Aila ignora la boutade et répliqua :
— Ton père te l'a strictement interdit et, avec beaucoup de tristesse, j'observe une nouvelle fois ta désobéissance envers lui.
— Qu'est-ce que ça peut te faire ? Dans quelques jours, tu ne seras plus là. Enfin, voilà qui va te donner l'occasion de moucharder auprès de lui et de te lamenter sur ton odieuse adolescente, rétorqua Naaly en haussant les épaules.
La mère et la fille se jaugèrent du regard, tandis que la flamme de la torche révélait dans leurs prunelles des reflets quasi incandescents.
— Je n'aurai pas à le lui annoncer, car, c'est toi-même, demain, qui le lui avoueras, répondit Aila.
Les yeux de Naaly s'étrécirent et celle-ci ajouta, dans une provocation supplémentaire :
— Bon, en attendant, tu permets, j'ai rendez-vous et je ne voudrais pas arriver en retard.
— Hors de question, Naaly ! Tu n'iras nulle part. Ce soir, c'est moi qui te l'interdis. À présent, tu retournes dans ta chambre immédiatement et tu y restes.
Le ton déterminé de sa mère, assez inhabituel, troubla l'adolescente. Probablement pour la première fois de sa vie percevait-elle dans l'attitude de la femme qui s'opposait à elle plus que l'aura insipide coutumière de celle-ci.
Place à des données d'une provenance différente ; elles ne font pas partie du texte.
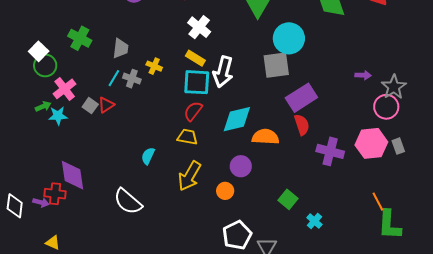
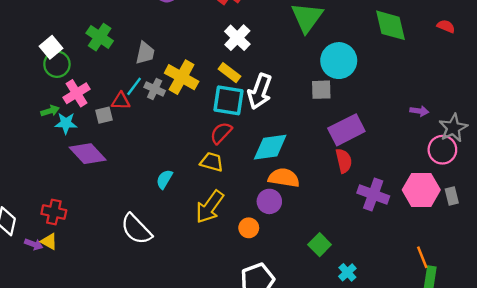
gray square: (276, 65) -> (321, 90), size x0.7
yellow cross: (154, 66) -> (182, 77), size x1.8
red triangle: (106, 105) -> (121, 101), moved, turned 30
gray square: (90, 106) -> (104, 115), turned 35
orange semicircle: (265, 137) -> (284, 178), moved
purple diamond: (72, 175) -> (88, 154), moved, turned -40
purple arrow: (41, 202) -> (34, 244), moved
yellow triangle: (53, 243) -> (49, 242), moved

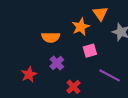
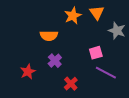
orange star: (81, 27) -> (73, 16), moved
pink square: (90, 51) -> (96, 53), moved

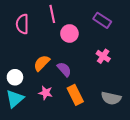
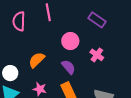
pink circle: (69, 33) -> (70, 41), moved
purple semicircle: (64, 69) -> (68, 67), moved

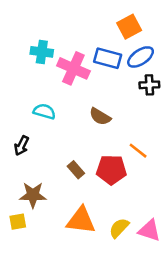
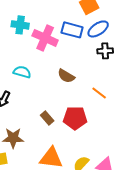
orange line: (138, 151) -> (99, 93), moved

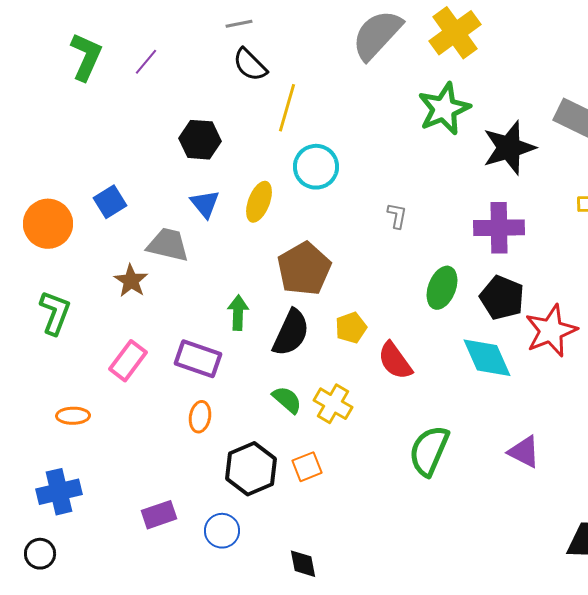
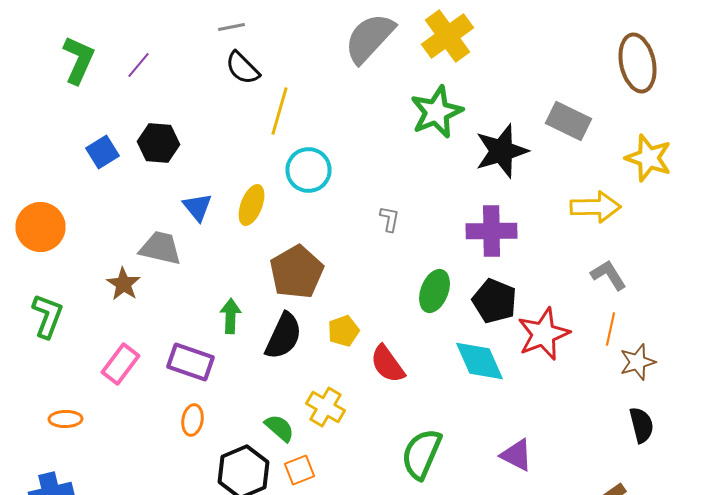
black hexagon: (200, 140) -> (158, 143), moved
blue square: (110, 202) -> (102, 152), moved
green semicircle: (287, 400) -> (280, 428), moved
Obstinée, elle ne s'attarda pas sur cette impression fugitive et plongea sans nuances dans une raillerie de plus.
— Ah bon ? Comment comptes-tu faire pour m'en empêcher ? Ici, je ne vois personne susceptible de me retenir…
Naaly tourna le dos à Aila et esquissa un pas pour s'éloigner. Le timbre d'Aila retentit clairement derrière elle :
— Si, moi…
Malgré elle, la jeune fille frissonna sous la menace à peine voilée. Cependant, incapable d'imaginer que sa mère pût la contraindre d'une façon ou d'une autre, elle s'en moqua. Pardon, alerté par les voix qui résonnaient dans la nuit, se rapprochait à toute allure. Les dernières paroles parvenues jusqu'à lui l'emplirent de crainte quant à la suite des événements. Malheureusement, avant même de pouvoir intervenir, Naaly se retourna vers sa femme, dans un ultime défi. Le cœur de Pardon se contracta. Malgré les années passées, Aila n'avait rien perdu de sa fulgurante détente. Un instant plus tard, quelques interminables secondes pour lui, sans effort apparent, Naaly se retrouva clouée au sol sans avoir esquissé le moindre mouvement pour se défendre, hurlant :
— Lâche-moi. Je t'interdis de me toucher ! Lâche-moi !
— Je te lâcherai si tu t'engages à repartir dans ta chambre et à y rester.
— Jamais, tu m'entends ! Jamais je ne t'obéirai ! Tu ne me retiendras pas !
Cependant, Naaly, malgré ses tentatives répétées, ne parvenait pas à desserrer la prise d'Aila. Pressentant une rapide dégradation de la situation, Pardon décida d'intervenir. Sa voix claqua dans la nuit :
— Naaly, tu te tais et tu rentres à la maison. Je m'occuperai de toi demain à la première heure.
Immédiatement, sa fille cessa de se débattre et l'étreinte d'Aila se relâcha. Violemment, l'adolescente repoussa sa mère et, après lui avoir lancé un dernier regard assassin, partit en courant vers la porte d'entrée. Alors que quelques gouttes de pluie commençaient à tomber, Pardon se rapprocha d'Aila dont le visage se décomposa aussitôt comme si elle réalisait enfin la façon dont elle avait neutralisé son enfant. Tandis qu'elle se mettait à trembler de tous ses membres, son mari l'entoura de ses bras. Elle lui murmura :
— Je ne pensais pas qu'un jour…
Elle laissa ses paroles en suspens avant de reprendre :
— J'ai eu tort… J'aurais dû chercher à la convaincre, pas à la retenir ainsi…
— Elle ne t'aurait pas écoutée. Elle…
Aila le coupa :
— Non, j'ai eu tort… Je fais tout de travers, elle a raison…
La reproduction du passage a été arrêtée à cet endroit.